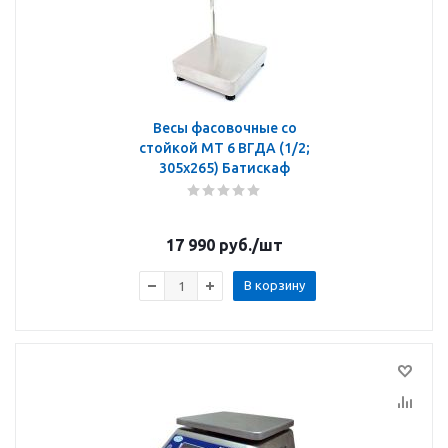
Весы фасовочные со
стойкой МТ 6 ВГДА (1/2;
305х265) Батискаф
17 990
руб.
/шт
В корзину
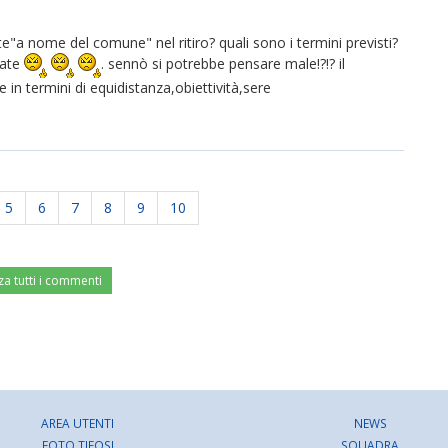
nte"a nome del comune" nel ritiro? quali sono i termini previsti?
ttate
. sennò si potrebbe pensare male!?!? il
 in termini di equidistanza,obiettività,sere
5
6
7
8
9
10
za tutti i commenti
AREA UTENTI
NEWS
FOTO TIFOSI
SQUADRA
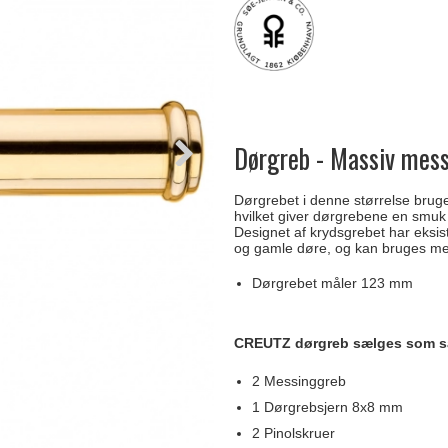
Delfin & Hvalros
Skruer
Sibes Metall
Formani dørgreb
Gio Ponti LAMA
Knager & Kroge
Søe-Jensen & Co.
FSB dørgreb
Dørgreb - Massiv mes
Dørgrebet i denne størrelse brug
hvilket giver dørgrebene en smuk
Designet af krydsgrebet har eksis
og gamle døre, og kan bruges med 
Dørgrebet måler 123 mm
CREUTZ dørgreb sælges som s
2 Messinggreb
1 Dørgrebsjern 8x8 mm
2 Pinolskruer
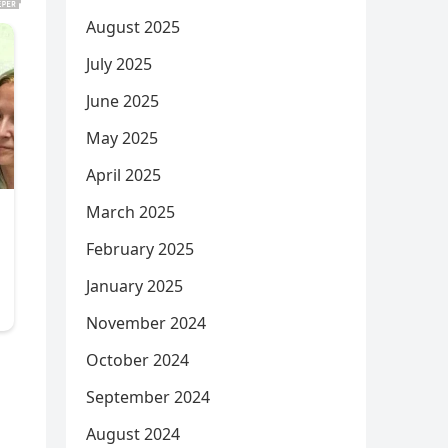
August 2025
July 2025
June 2025
May 2025
April 2025
March 2025
February 2025
January 2025
November 2024
October 2024
September 2024
August 2024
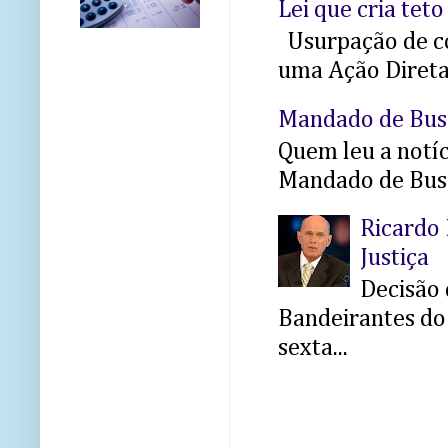
Lei que cria teto
Usurpação de co
uma Ação Direta 
Mandado de Bus
Quem leu a notíci
Mandado de Busc
Ricardo 
Justiça
Decisão 
Bandeirantes do 
sexta...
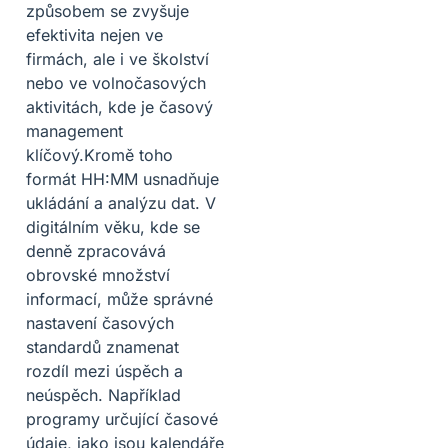
způsobem se zvyšuje
efektivita nejen ve
firmách, ale i ve školství
nebo ve volnočasových
aktivitách, kde je časový
management
klíčový.Kromě toho
formát HH:MM usnadňuje
ukládání a analýzu dat. V
digitálním věku, kde se
denně zpracovává
obrovské množství
informací, může správné
nastavení časových
standardů znamenat
rozdíl mezi úspěch a
neúspěch. Například
programy určující časové
údaje, jako jsou kalendáře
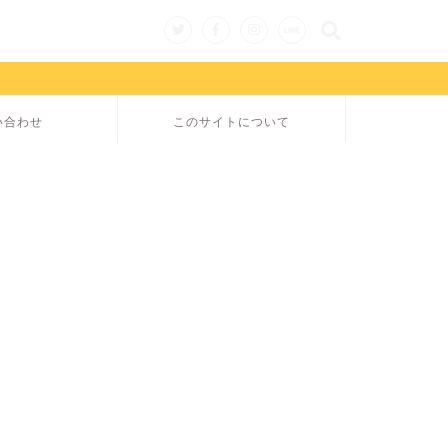
い合わせ
このサイトについて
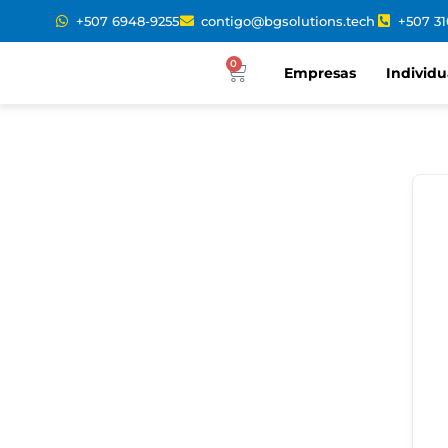
+507 6948-9255
contigo@bgsolutions.tech
+507 3
0
Empresas
Individu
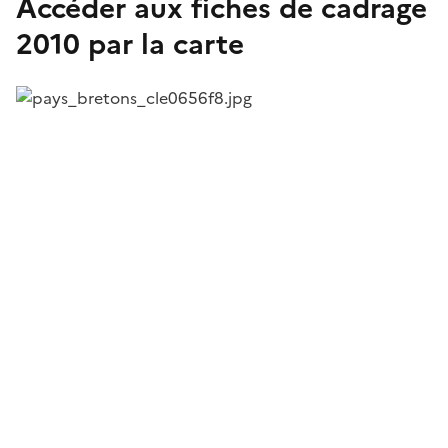
Accéder aux fiches de cadrage
2010 par la carte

___

▶ **BRIEF**:
Return only the number of lines in the listing that contain the string "termini".

▶ **ANSWER BOX**:
2